▶ **Work to complete**: Retype, without any change, the line that contains "70996x | Michaela" and every line that follows it to the end of the entries, and nothing else.

▶ **Page-level text extractions**:
"""
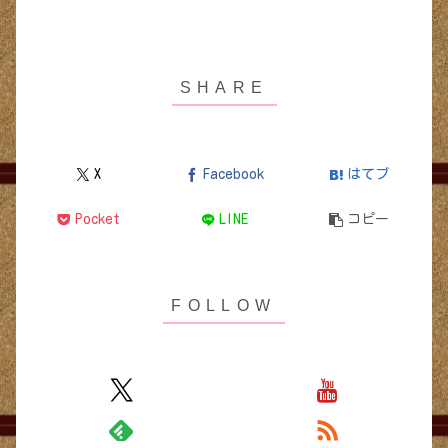
X
Facebook
はてブ
Pocket
LINE
コピー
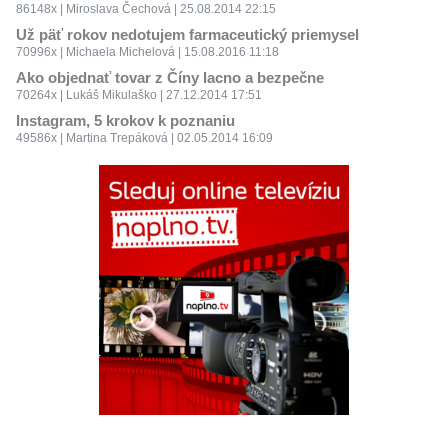
86148x | Miroslava Čechová | 25.08.2014 22:15
Už päť rokov nedotujem farmaceutický priemysel
70996x | Michaela Michelová | 15.08.2016 11:18
Ako objednať tovar z Číny lacno a bezpečne
70264x | Lukáš Mikulaško | 27.12.2014 17:51
Instagram, 5 krokov k poznaniu
49586x | Martina Trepáková | 02.05.2014 16:09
"""
▶ **Written answer**:
70996x | Michaela Michelová | 15.08.2016 11:18
Ako objednať tovar z Číny lacno a bezpečne
70264x | Lukáš Mikulaško | 27.12.2014 17:51
Instagram, 5 krokov k poznaniu
49586x | Martina Trepáková | 02.05.2014 16:09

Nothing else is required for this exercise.